General characteristics
- Type: Type VIIC/41 submarine
- Displacement: 757 long tons (769 t) surfaced; 857 long tons (871 t) submerged;
- Length: 67.10 m (220 ft 2 in) o/a; 50.50 m (165 ft 8 in) pressure hull;
- Beam: 6.20 m (20 ft 4 in) o/a; 4.70 m (15 ft 5 in) pressure hull;
- Height: 9.60 m (31 ft 6 in)
- Draught: 4.74 m (15 ft 7 in)
- Installed power: 2 × diesel engines; 2,800–3,200 PS (2,100–2,400 kW; 2,800–3,200 bhp) (diesels); 750 PS (550 kW; 740 shp) (electric);
- Propulsion: 2 × electric motors; 2 × screws;
- Speed: 17.7 knots (32.8 km/h; 20.4 mph) surfaced; 7.6 knots (14.1 km/h; 8.7 mph) submerged;
- Range: 8,500 nmi (15,700 km; 9,800 mi) at 10 knots (19 km/h; 12 mph) surfaced; 80 nmi (150 km; 92 mi) at 4 knots (7.4 km/h; 4.6 mph) submerged;
- Test depth: 250 m (820 ft); Calculated crush depth: 250–295 m (820–968 ft);
- Complement: 44-52 officers & ratings
- Armament: 5 × 53.3 cm (21 in) torpedo tubes (4 bow, 1 stern); 14 × torpedoes or; 26 × TMA or TMB Naval mines; 1 × 8.8 cm (3.46 in) deck gun (220 rounds); 1 × 3.7 cm (1.5 in) Flak M42 AA gun; 2 × 2 cm (0.79 in) C/30 AA guns;

Service record
- Part of: 8th U-boat Flotilla; 19 January 1944 – 7 February 1945; 5th U-boat Flotilla; 8 February – 4 May 1945;
- Identification codes: M 49 689
- Commanders: Oblt.z.S. Martin Grasse; 19 January – July 1944; Kptlt.

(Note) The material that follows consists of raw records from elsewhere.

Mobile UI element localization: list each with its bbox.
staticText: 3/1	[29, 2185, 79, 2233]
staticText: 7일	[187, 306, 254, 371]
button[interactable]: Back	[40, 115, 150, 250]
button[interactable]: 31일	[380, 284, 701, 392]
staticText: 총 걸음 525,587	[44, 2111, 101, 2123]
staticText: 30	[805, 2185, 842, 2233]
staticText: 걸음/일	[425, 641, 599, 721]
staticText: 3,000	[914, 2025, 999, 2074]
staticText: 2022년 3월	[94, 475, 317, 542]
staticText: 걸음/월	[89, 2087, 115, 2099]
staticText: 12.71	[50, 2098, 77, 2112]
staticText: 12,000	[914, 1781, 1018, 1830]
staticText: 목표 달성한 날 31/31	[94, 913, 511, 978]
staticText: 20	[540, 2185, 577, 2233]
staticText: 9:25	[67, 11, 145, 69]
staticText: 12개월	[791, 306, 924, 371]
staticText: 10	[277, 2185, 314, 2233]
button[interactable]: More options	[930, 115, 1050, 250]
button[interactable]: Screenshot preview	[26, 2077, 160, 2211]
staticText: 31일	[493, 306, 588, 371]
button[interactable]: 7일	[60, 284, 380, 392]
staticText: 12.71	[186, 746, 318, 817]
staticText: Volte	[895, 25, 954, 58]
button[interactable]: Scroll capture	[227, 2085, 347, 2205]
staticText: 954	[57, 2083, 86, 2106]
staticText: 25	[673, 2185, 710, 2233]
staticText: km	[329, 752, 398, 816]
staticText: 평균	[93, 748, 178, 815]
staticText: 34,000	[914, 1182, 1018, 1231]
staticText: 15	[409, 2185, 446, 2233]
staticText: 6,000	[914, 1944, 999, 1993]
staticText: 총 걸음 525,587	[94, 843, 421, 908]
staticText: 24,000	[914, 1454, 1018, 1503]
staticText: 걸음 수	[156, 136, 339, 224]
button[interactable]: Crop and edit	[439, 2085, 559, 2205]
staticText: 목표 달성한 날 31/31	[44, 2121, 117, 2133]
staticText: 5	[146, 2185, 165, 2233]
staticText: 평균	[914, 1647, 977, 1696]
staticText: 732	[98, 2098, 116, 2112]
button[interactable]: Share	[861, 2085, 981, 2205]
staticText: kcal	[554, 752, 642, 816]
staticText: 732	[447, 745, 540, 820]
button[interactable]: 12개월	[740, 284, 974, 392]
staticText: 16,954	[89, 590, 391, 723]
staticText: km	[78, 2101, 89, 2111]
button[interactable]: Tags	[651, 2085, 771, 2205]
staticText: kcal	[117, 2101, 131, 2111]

Hans Umlauf; July 1944 – 4 May 1945;
- Operations: None
- Victories: None

= German submarine U-1168 =

German World War II submarine

German submarine U-1168 was a Type VIIC/41 U-boat of Nazi Germany's Kriegsmarine during World War II.

She was ordered on 2 April 1942, and was laid down on 16 March 1943, at Danziger Werft AG, Danzig, as yard number 140. She was launched on 2 October 1943, and commissioned under the command of Oberleutnant zur See Martin Grasse on 19 January 1944.

==Design==
German Type VIIC/41 submarines were preceded by the heavier Type VIIC submarines. U-1168 had a displacement of 769 t when at the surface and 871 t while submerged. She had a total length of 67.10 m, a pressure hull length of 50.50 m, an overall beam of 6.20 m, a height of 9.60 m, and a draught of 4.74 m. The submarine was powered by two Germaniawerft F46 four-stroke, six-cylinder supercharged diesel engines producing a total of 2800 to 3200 PS for use while surfaced, two SSW GU 343/38-8 double-acting electric motors producing a total of 750 PS for use while submerged. She had two shafts and two 1.23 m propellers. The boat was capable of operating at depths of up to 230 m.

The submarine had a maximum surface speed of 17.7 kn and a maximum submerged speed of 7.6 kn. When submerged, the boat could operate for 80 nmi at 4 kn; when surfaced, she could travel 8500 nmi at 10 kn. U-1168 was fitted with five 53.3 cm torpedo tubes (four fitted at the bow and one at the stern), fourteen torpedoes or 26 TMA or TMB Naval mines, one 8.8 cm SK C/35 naval gun, (220 rounds), one 3.7 cm Flak M42 and two 2 cm C/30 anti-aircraft guns. The boat had a complement of between forty-four and fifty-two.

==Service history==
On 4 May 1945, U-1168 was scuttled after running aground off Holnis in the Flensburg Fjord, at . The wreck was later broken up.